You may be getting it the wrong way around.

Jim Meredith
M-SHAPED STRATEGY
Published in
2 min readMay 10, 2017

Every organizational change program inevitably seeks a workspace transformation project. Every workplace design project inevitably causes an organizational design program.

This linkage between space and organizational culture is really rather fascinating. Almost every organization feels it, yet few have the courage to fully exploit it.

When companies begin to feel the need for change — when productivity declines, when attracting essential talent is unsuccessful, when staff begins to move elsewhere, when competitive innovation is a struggle to achieve — they begin to look around. The leading companies in their industries have deployed a workspace designed to support and enhance the experience of work, to foster the creativity and innovation that makes them leaders. In their own workspace, however, lagging companies see the remnants of an older management philosophy built for control, a workspace built to reduce interactions, to reinforce hierarchy and process order, to take attendance.

The next move for many companies seeking leadership is to say, “Design us something like Google,” assuming that replicating the style of a creative and innovative workspace will bring them the performance that they envy in others.
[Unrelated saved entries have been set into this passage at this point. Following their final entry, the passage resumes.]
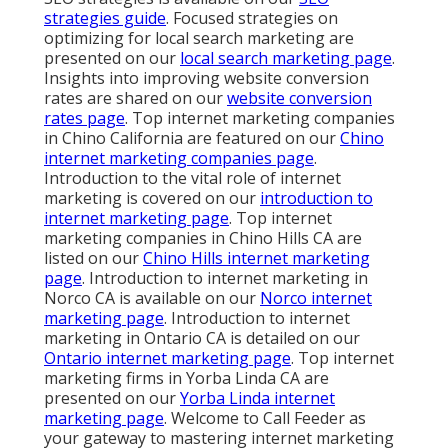
strategies guide
. Focused strategies on
optimizing for local search marketing are
presented on our
local search marketing page
.
Insights into improving website conversion
rates are shared on our
website conversion
rates page
. Top internet marketing companies
in Chino California are featured on our
Chino
internet marketing companies page
.
Introduction to the vital role of internet
marketing is covered on our
introduction to
internet marketing page
. Top internet
marketing companies in Chino Hills CA are
listed on our
Chino Hills internet marketing
page
. Introduction to internet marketing in
Norco CA is available on our
Norco internet
marketing page
. Introduction to internet
marketing in Ontario CA is detailed on our
Ontario internet marketing page
. Top internet
marketing firms in Yorba Linda CA are
presented on our
Yorba Linda internet
marketing page
. Welcome to Call Feeder as
your gateway to mastering internet marketing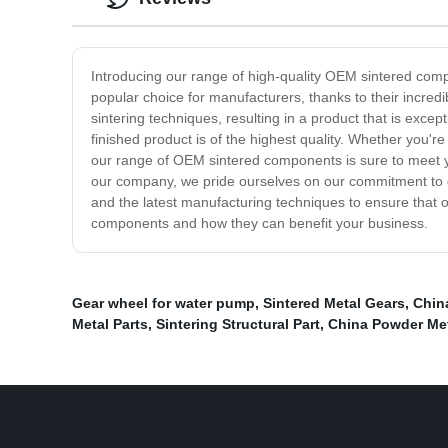
Introducing our range of high-quality OEM sintered compo
popular choice for manufacturers, thanks to their incredi
sintering techniques, resulting in a product that is exce
finished product is of the highest quality. Whether you'r
our range of OEM sintered components is sure to meet y
our company, we pride ourselves on our commitment to q
and the latest manufacturing techniques to ensure that
components and how they can benefit your business.
Gear wheel for water pump
,
Sintered Metal Gears
,
China
Metal Parts
,
Sintering Structural Part
,
China Powder Met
But, as Tom Goodwin observes, “We’ve come to celebrate the theatre of innovation not the workshop of it. Innovation is sweaty, risky, terrifying and takes balls…It’s not a session, it can’t be shipped in, or outsourced for a sunny Friday. It’s a culture.”

The workspace you’ve been in has shaped your culture. The next one may do that as well, but the right one will be the design the reflects who you truly are. For your next move, make sure you get it the right way around.